Quand utiliser un calculateur RIP

Un calculateur comme celui de cette page est utile dans plusieurs situations:

  1. Préparer un TP ou un exercice de certification réseau.
  2. Vérifier rapidement si une topologie reste compatible avec RIP.
  3. Comparer plusieurs chemins possibles dans un petit réseau.
  4. Identifier si une route de secours risque de dépasser 15 sauts.
  5. Former une équipe support aux bases du routage à vecteur de distance.

Dans les réseaux réels, cet outil sert surtout à la validation et à l’aide à la décision.
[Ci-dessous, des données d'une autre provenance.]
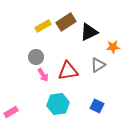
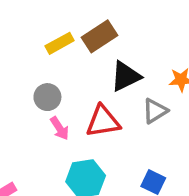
black triangle: (89, 32) -> (125, 76), moved

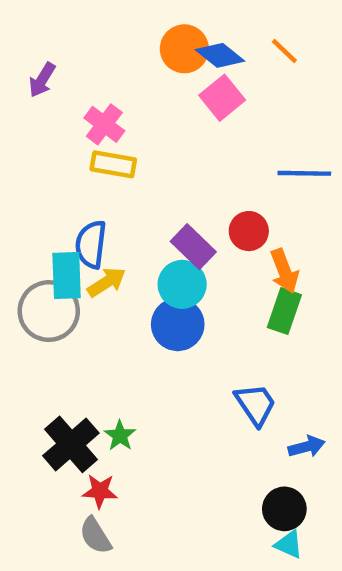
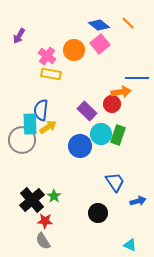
orange circle: (184, 49) -> (74, 50), moved
orange arrow: (284, 271) -> (121, 92), moved, turned -78
cyan circle: (182, 284) -> (101, 134), moved
green rectangle: (284, 311) -> (118, 135), moved
black circle: (284, 509) -> (98, 213), moved

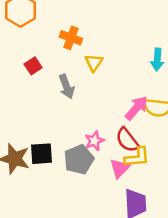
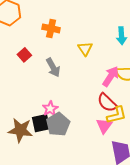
yellow triangle: (94, 63) -> (85, 49), moved
pink star: (94, 141) -> (50, 109), moved
gray pentagon: (79, 160) -> (58, 124), moved

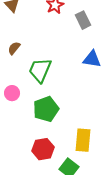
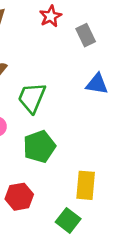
red hexagon: (43, 149) -> (19, 197), moved

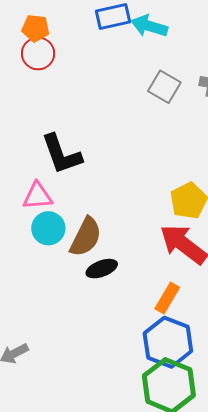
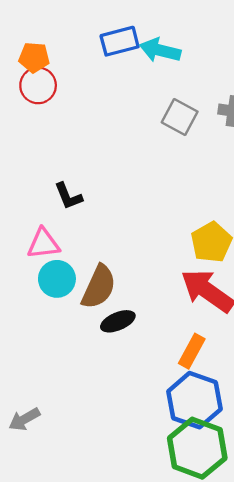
black L-shape: (61, 154) -> (68, 196), size x0.6

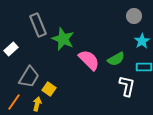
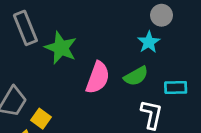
cyan star: (142, 41) -> (149, 42), moved
pink semicircle: (89, 60) -> (98, 78), turned 65

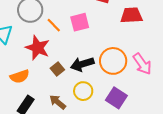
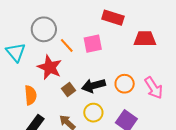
orange circle: (113, 61) -> (125, 84), size x0.7
orange semicircle: (20, 76) -> (31, 95), turned -78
Si votre résultat approche déjà 12 ou 13 sauts, il faut envisager soit une simplification de la topologie, soit une migration vers un protocole plus robuste. Cela ne signifie pas que RIP est mauvais, mais simplement qu’il a été pensé pour des environnements où la simplicité et la faible charge de configuration étaient prioritaires.

Bonnes pratiques pour rester dans une zone saine

  • Concevoir des topologies compactes, avec peu de routeurs en série.
  • Éviter les chaînes de redistribution inutiles.
  • Documenter les routes de secours et leur métrique potentielle.
  • Surveiller les routes proches de 15 sauts.
  • Mettre en place des mécanismes de prévention des boucles.
  • Privilégier RIPv2 ou RIPng si l’usage de RIP est justifié.

Sources d’autorité pour approfondir

Pour aller plus loin, vous pouvez consulter des ressources académiques et institutionnelles fiables sur les protocoles de routage, les vecteurs de distance et les bonnes pratiques de sécurité réseau:

Conclusion

Le calcul des distances métriques RIP repose sur une logique volontairement simple et facilement explicable: une route vaut le nombre de sauts nécessaires pour atteindre la destination. Cette simplicité a rendu RIP très populaire dans l’histoire des réseaux et en a fait un excellent outil pédagogique. En revanche, sa limite à 15 sauts et sa faible finesse de décision expliquent pourquoi il est aujourd’hui réservé à des environnements modestes ou à l’apprentissage.

Si vous utilisez le calculateur ci-dessus, gardez en tête qu’un résultat faible est en général favorable, qu’une valeur proche de 15 doit déclencher une réflexion architecturale, et qu’une métrique de 16 signifie que la destination ne pourra pas être utilisée par RIP. Dans tous les cas, le bon usage d’un calcul de distance métrique consiste à l’associer à une compréhension globale de la topologie, des mécanismes de convergence et des objectifs opérationnels du réseau.

Note: les valeurs de timers et de fonctionnement présentées correspondent aux comportements RIP classiquement documentés et enseignés. Les implémentations peuvent proposer des ajustements selon les équipements et les constructeurs.